今日あんなことがあったなんて知らない佐原のお母さんは、リビングでテレビでも見ててと言って晩ごはんの支度をはじめた。
佐原はまだ帰ってきてないようで、ホッとする。
今日だって廊下で会わないように極力教室からは出なかったし、佐原のクラスの前は通らないようにしてた。
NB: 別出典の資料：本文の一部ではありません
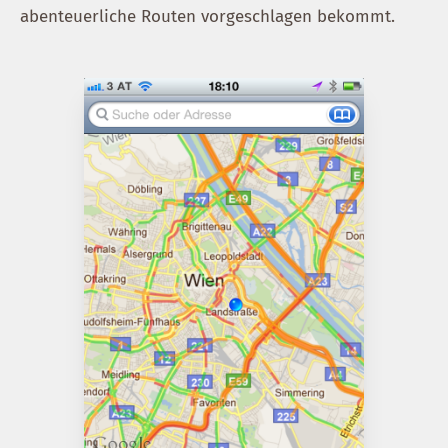
abenteuerliche Routen vorgeschlagen bekommt.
なのに、私は今は佐原の家にいて、佐原が毎日座っているであろうソファーに座ってる。
図々しいって思われる。なんだコイツって呆れられる。でも、楽しそうにキッチンに立ってる佐原のお母さんに『やっぱり帰ります』なんて、言えなかった。
付けたテレビは夕方のニュースがやっていた。
きっともう少し面白い番組がやってるかもしれないけど、テレビの内容はあまり頭に入ってこない。むしろ、佐原が帰ってきた時のことばかりを考えては焦ってる。
と、その時。換気扇の音に交ざって玄関のドアが開く音がした。
「ただいま」
きた、と思い、私はぎゅうっと姿勢をよくしてスカートの裾を握る。
ドクンドクンと鼓動が速くなる中で、ガチャリとリビングの扉が開く。そして……。
「え、あれ、岸さん……?」
帰ってきたのは、何故か同じバイトで働いてる三鶴くんだった。